Sunday, February 8, 2009

Rear Window- Voyeurism masterism

Hitchcock is widely considered the master of the thriller genre. For good reason. Psycho broke new ground when it was released in 1960. The Birds made people fear the skies much the way Jaws made people fear the water. Vertigo made people wonder how far the human psyche can be pushed. Yet I have always found Rear Window to be his best.
Hitchcock always understood the divide that the camera provides the audience. He uses it as a tool, almost to amuse himself as much as anything, to make the audience uncomfortable. In film, the viewer is essentially a voyeur privy to information regarding the lives of fictional characters but with no stake in it. When that barrier is broken down, i.e. a character looking into the camera, the viewer is now theoretically involved. To put it simply; imagine you are looking through binoculars at a crowded street corner when all of a sudden one of the bystanders looks directly at you. Boom, the barrier is broke, you become mortified.

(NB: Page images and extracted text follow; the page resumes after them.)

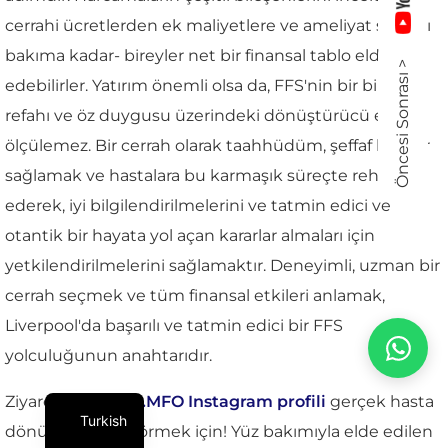
cerrahi ücretlerden ek maliyetlere ve ameliyat sonrası
bakıma kadar- bireyler net bir finansal tablo elde
Öncesi Sonrası >
edebilirler. Yatırım önemli olsa da, FFS'nin bir bireyin
refahı ve öz duygusu üzerindeki dönüştürücü etkisi
ölçülemez. Bir cerrah olarak taahhüdüm, şeffaf bilgiler
sağlamak ve hastalara bu karmaşık süreçte rehberlik
ederek, iyi bilgilendirilmelerini ve tatmin edici ve
otantik bir hayata yol açan kararlar almaları için
yetkilendirilmelerini sağlamaktır. Deneyimli, uzman bir
cerrah seçmek ve tüm finansal etkileri anlamak,
Liverpool'da başarılı ve tatmin edici bir FFS
yolculuğunun anahtarıdır.
Ziyaret etmek
Dr.MFO Instagram profili
gerçek hasta
Turkish
dönüşümlerini görmek için! Yüz bakımıyla elde edilen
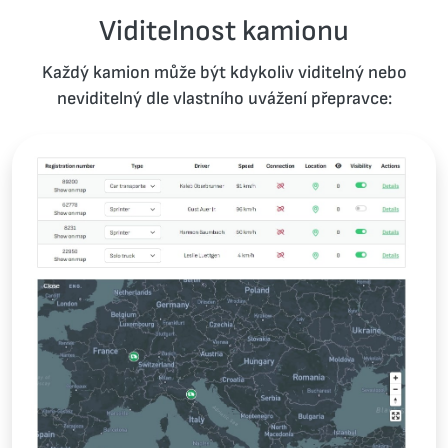
Viditelnost kamionu
Každý kamion může být kdykoliv viditelný nebo
neviditelný dle vlastního uvážení přepravce:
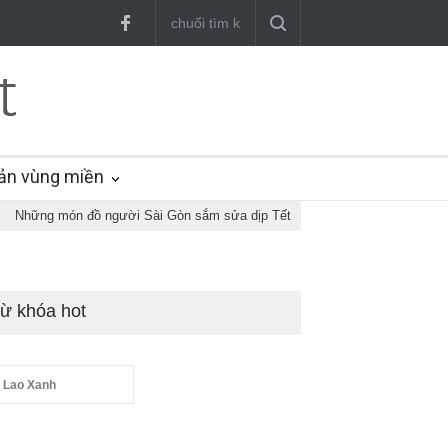
ản vùng miền
Những món đồ người Sài Gòn sắm sửa dịp Tết
ừ khóa hot
 Lao Xanh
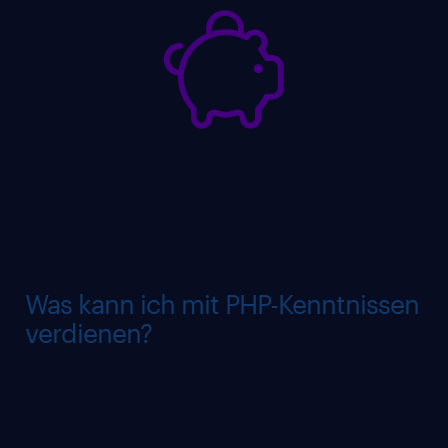
Was kann ich mit PHP-Kenntnissen
verdienen?
Das Gehalt eines PHP-Entwicklers hängt von
verschiedenen Faktoren wie Erfahrung,
Spezialisierung und Standort ab. Im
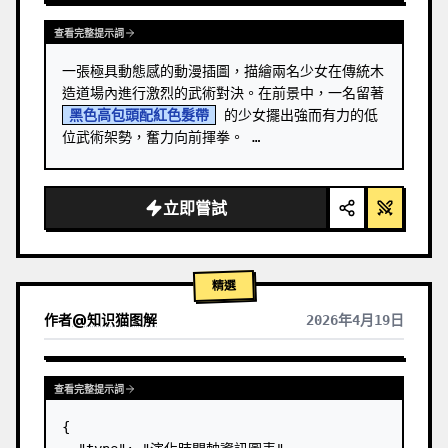
查看完整提示詞
一張極具動態感的動漫插圖，描繪兩名少女在傳統木
造道場內進行激烈的武術對決。在前景中，一名留著 
黑色高包頭配紅色髮帶
 的少女擺出強而有力的低
位武術架勢，奮力向前揮拳。 …
立即嘗試
精選
作者
@
知识猫图解
2026年4月19日
查看完整提示詞
{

Rear Window thrives on this concept and uses it very well. No movie has made me more uneasy when a character on screen stares directly into the camera(ok, Funny Games aside). Like all Hitchcock films, Rear Window is slightly dated to the point where it's comedic at times. That's part of the charm, though. If you ever feel like spying on someone, just remember what happened to good ol' Jimmy Stewart. It'll probably change your mind.